Send notifications to the users.

notifications

You can send notifications of events to the user through Notifications. For that you will need to import the Notification namespace from the package @jupyterlab/apputils.

// src/index.ts#L6-L6

import { Notification } from '@jupyterlab/apputils';

It does not use the token system (aka the dependency injection system) to avoid to pass the notification object through your components tree.

Note: The user interface to display the notifications is a specific plugin that can be disable or overridden by extensions.

The Notification namespace provides helpers to quickly display message of a specific type like success, error, warning,... .

In this example, three notifications are emitted.

The first notification has type success.

// src/index.ts#L21-L22

// Create a success notification
Notification.success('Congratulations, you created a notifications.');

It won't be displayed to the user directly but the notification status (bell icon on the bottom right) will be highlighted to inform the user a new notification is available.

The second notification has a type error.

// src/index.ts#L24-L30

// Create an error notification with an action button
Notification.error('Watch out something went wrong.', {
  actions: [
    { label: 'Help', callback: () => alert('This was a fake error.') }
  ],
  autoClose: 3000
});

It will be displayed but only for 3000ms. Then it will be automatically hidden. But the user will be able to display it by opening the notification center. That notification defines an action. This will create a button with the label that triggers the callback when clicked.
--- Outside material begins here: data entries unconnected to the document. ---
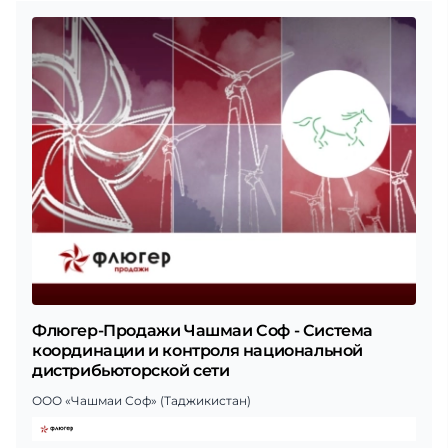
Флюгер-Продажи Чашмаи Соф - Система
координации и контроля национальной
дистрибьюторской сети
ООО «Чашмаи Соф» (Таджикистан)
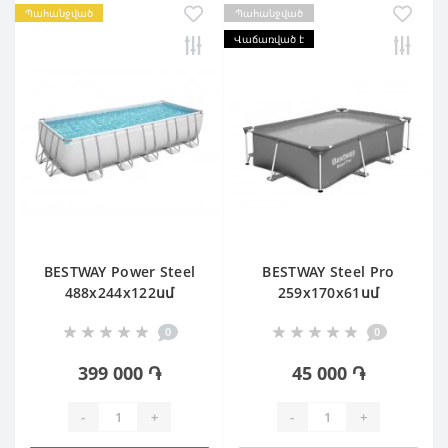
Պահանջված
Պահանջված
Վաճառված է
BESTWAY Power Steel
BESTWAY Steel Pro
488х244х122սմ
259х170х61սմ
0
0
399 000 ֏
45 000 ֏
-
+
-
+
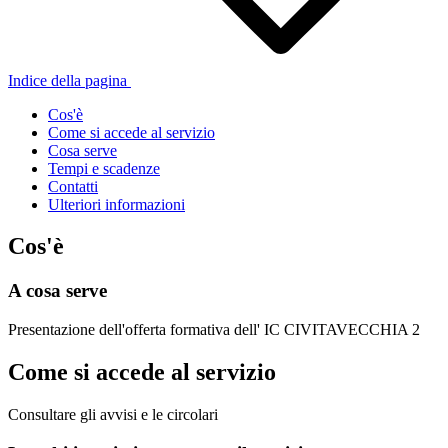
Indice della pagina
Cos'è
Come si accede al servizio
Cosa serve
Tempi e scadenze
Contatti
Ulteriori informazioni
Cos'è
A cosa serve
Presentazione dell'offerta formativa dell' IC CIVITAVECCHIA 2
Come si accede al servizio
Consultare gli avvisi e le circolari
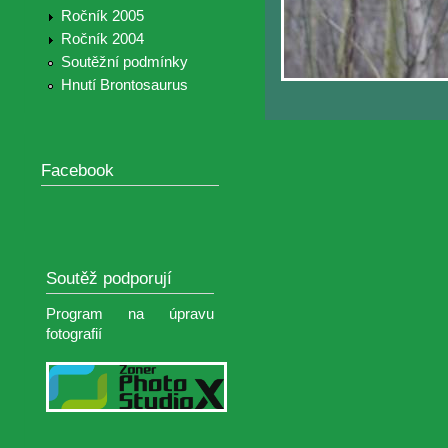
Ročník 2005
Ročník 2004
Soutěžní podmínky
Hnutí Brontosaurus
Facebook
Soutěž podporují
Program na úpravu
fotografií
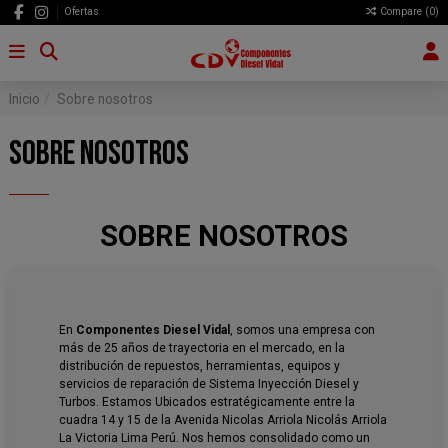
Ofertas
Compare (
0
)
Inicio
Sobre nosotros
SOBRE NOSOTROS
SOBRE NOSOTROS
En
Componentes Diesel Vidal
, somos una empresa con
más de 25 años de trayectoria en el mercado, en la
distribución de repuestos, herramientas, equipos y
servicios de reparación de Sistema Inyección Diesel y
Turbos. Estamos Ubicados estratégicamente entre la
cuadra 14 y 15 de la Avenida Nicolas Arriola Nicolás Arriola
La Victoria Lima Perú. Nos hemos consolidado como un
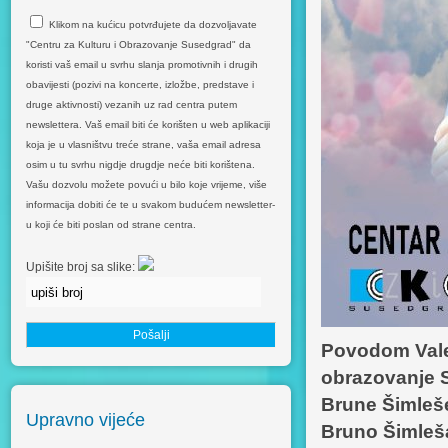
Klikom na kućicu potvrđujete da dozvoljavate
"Centru za Kulturu i Obrazovanje Susedgrad" da
koristi vaš email u svrhu slanja promotivnih i drugih
obavijesti (pozivi na koncerte, izložbe, predstave i
druge aktivnosti) vezanih uz rad centra putem
newslettera. Vaš email biti će korišten u web aplikaciji
koja je u vlasništvu treće strane, vaša email adresa
osim u tu svrhu nigdje drugdje neće biti korištena.
Vašu dozvolu možete povući u bilo koje vrijeme, više
informacija dobiti će te u svakom budućem newsletter-
u koji će biti poslan od strane centra.
Upišite broj sa slike:
Povodom Valen
obrazovanje 
Brune Šimleše
Upravno vijeće
Bruno Šimleša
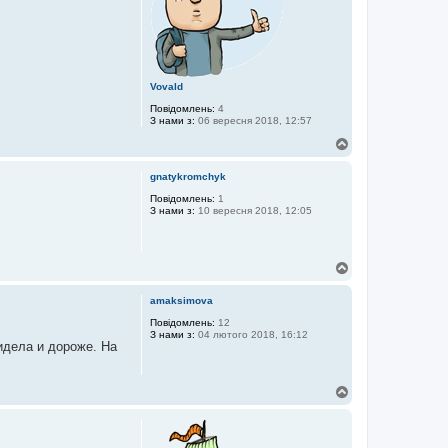
Vovald
Повідомлень:
4
З нами з:
06 вересня 2018, 12:57
Д
о
г
gnatykromchyk
о
р
Повідомлень:
1
З нами з:
10 вересня 2018, 12:05
и
Д
о
г
amaksimova
о
р
Повідомлень:
12
З нами з:
04 лютого 2018, 16:12
и
идела и дороже. На
Д
о
г
о
р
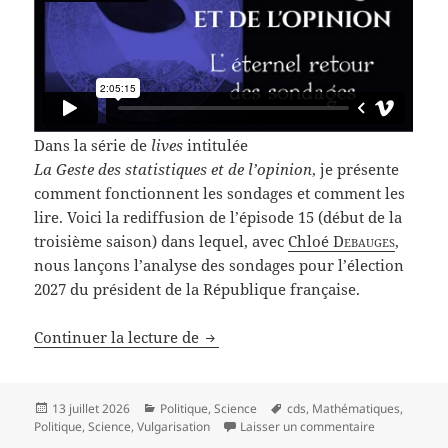
Dans la série de
lives
intitulée
La Geste des statistiques et de l’opinion
, je présente
comment fonctionnent les sondages et comment les
lire. Voici la rediffusion de l’épisode 15 (début de la
troisième saison) dans lequel, avec
Chloé
Debauges
,
nous lançons l’analyse des sondages pour l’élection
2027 du président de la République française.
La Geste des statistiques et de l’o
Continuer la lecture de
Publié
Catégories
Mots-
13 juillet 2026
Politique
,
Science
cds
,
Mathématiques
,
le
clés
sur La Geste 
Politique
,
Science
,
Vulgarisation
Laisser un commentaire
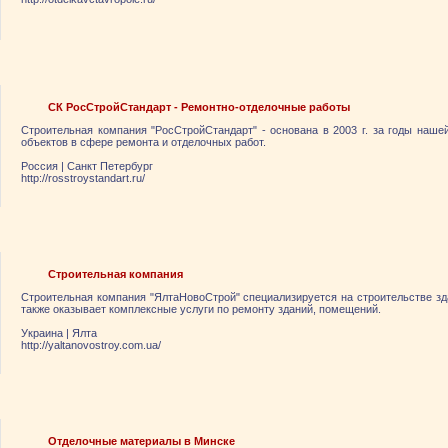
СК РосСтройСтандарт - Ремонтно-отделочные работы
Строительная компания "РосСтройСтандарт" - основана в 2003 г. за годы наш
объектов в сфере ремонта и отделочных работ.
Россия
|
Санкт Петербург
http://rosstroystandart.ru/
Строительная компания
Строительная компания "ЯлтаНовоСтрой" специализируется на строительстве зд
также оказывает комплексные услуги по ремонту зданий, помещений.
Украина
|
Ялта
http://yaltanovostroy.com.ua/
Отделочные материалы в Минске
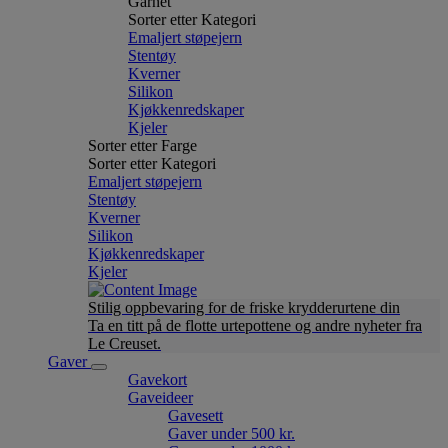
Garnet
Sorter etter Kategori
Emaljert støpejern
Stentøy
Kverner
Silikon
Kjøkkenredskaper
Kjeler
Sorter etter Farge
Sorter etter Kategori
Emaljert støpejern
Stentøy
Kverner
Silikon
Kjøkkenredskaper
Kjeler
Stilig oppbevaring for de friske krydderurtene din
Ta en titt på de flotte urtepottene og andre nyheter fra
Le Creuset.
Gaver
Gavekort
Gaveideer
Gavesett
Gaver under 500 kr.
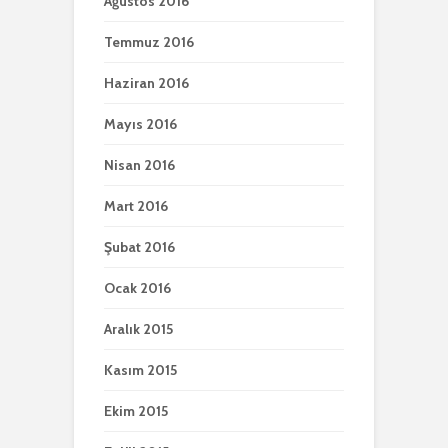
Ağustos 2016
Temmuz 2016
Haziran 2016
Mayıs 2016
Nisan 2016
Mart 2016
Şubat 2016
Ocak 2016
Aralık 2015
Kasım 2015
Ekim 2015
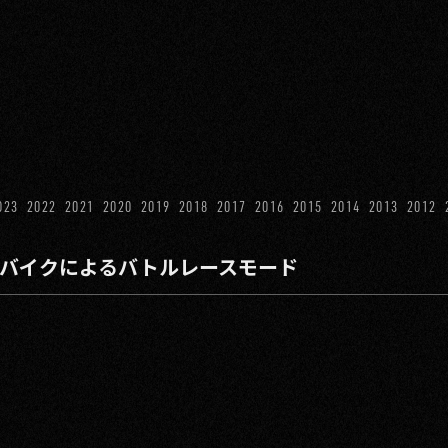
023
2022
2021
2020
2019
2018
2017
2016
2015
2014
2013
2012
Dバイクによるバトルレースモード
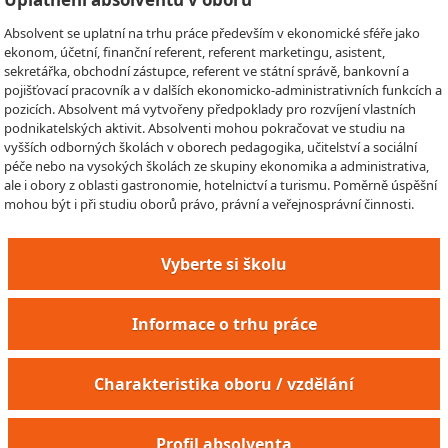
Absolvent se uplatní na trhu práce především v ekonomické sféře jako
ekonom, účetní, finanční referent, referent marketingu, asistent,
sekretářka, obchodní zástupce, referent ve státní správě, bankovní a
pojišťovací pracovník a v dalších ekonomicko-administrativních funkcích a
pozicích. Absolvent má vytvořeny předpoklady pro rozvíjení vlastních
podnikatelských aktivit. Absolventi mohou pokračovat ve studiu na
vyšších odborných školách v oborech pedagogika, učitelství a sociální
péče nebo na vysokých školách ze skupiny ekonomika a administrativa,
ale i obory z oblasti gastronomie, hotelnictví a turismu. Poměrně úspěšní
mohou být i při studiu oborů právo, právní a veřejnosprávní činnosti.
Vyberte si školu
Informace o trhu práce
Charakteristika oboru / vzdělání
Profil absolventa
The last notification will displayed a in-progress message that will be updated to a success or error message depending on the result of the tracked promise.

// src/index.ts#L32-L52

// Create a notification waiting for an asynchronous task
const delegate = new PromiseDelegate<ReadonlyJSONValue>();
const delay = 2000;
// The fake task is to wait for `delay`
setTimeout(() => {
  // When resolving and rejecting the task promise, you
  // can provide a object that will be available to construct
  // the success and error message.
  delegate.resolve({ delay });
}, delay);
Notification.promise(delegate.promise, {
  // Message when the task is pending
  pending: { message: 'Waiting...', options: { autoClose: false } },
  // Message when the task finished successfully
  success: {
    message: (result: any) =>
      `Action successful after ${result.delay}ms.`
  },
  // Message when the task finished with errors
  error: { message: () => 'Action failed.' }
});

The task promise can return an object that will be passed to the message function to construct the success and the error message.